WHAT YOU WILL DO:
Copy out each line of the data that holds the string "Display".

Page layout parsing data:
* * * * * * * * *
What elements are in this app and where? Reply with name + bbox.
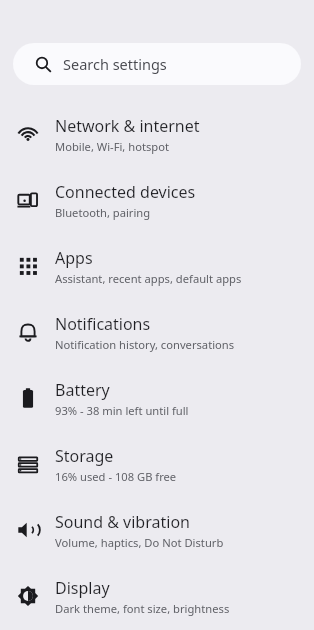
staticText: Apps: [55, 247, 93, 269]
staticText: Battery: [55, 379, 110, 401]
button[interactable]: Sound & vibration: [0, 497, 314, 563]
button[interactable]: Connected devices: [0, 167, 314, 233]
button[interactable]: Search settings: [13, 43, 301, 85]
staticText: Notifications: [55, 313, 151, 335]
staticText: Network & internet: [55, 115, 200, 137]
staticText: Storage: [55, 445, 114, 467]
staticText: Search settings: [63, 54, 167, 74]
staticText: Assistant, recent apps, default apps: [55, 271, 242, 286]
staticText: Display: [55, 577, 110, 599]
button[interactable]: Display: [0, 563, 314, 629]
button[interactable]: Battery: [0, 365, 314, 431]
staticText: 16% used - 108 GB free: [55, 469, 177, 484]
staticText: Bluetooth, pairing: [55, 205, 151, 220]
staticText: Sound & vibration: [55, 511, 190, 533]
button[interactable]: Network & internet: [0, 101, 314, 167]
staticText: Volume, haptics, Do Not Disturb: [55, 535, 224, 550]
button[interactable]: Storage: [0, 431, 314, 497]
staticText: Dark theme, font size, brightness: [55, 601, 230, 616]
staticText: Notification history, conversations: [55, 337, 235, 352]
button[interactable]: Apps: [0, 233, 314, 299]
staticText: Mobile, Wi-Fi, hotspot: [55, 139, 170, 154]
staticText: 93% - 38 min left until full: [55, 403, 189, 418]
staticText: Connected devices: [55, 181, 196, 203]
button[interactable]: Notifications: [0, 299, 314, 365]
* * * * * * * * *
RESPONSE:
staticText: Display: [55, 577, 110, 599]
button[interactable]: Display: [0, 563, 314, 629]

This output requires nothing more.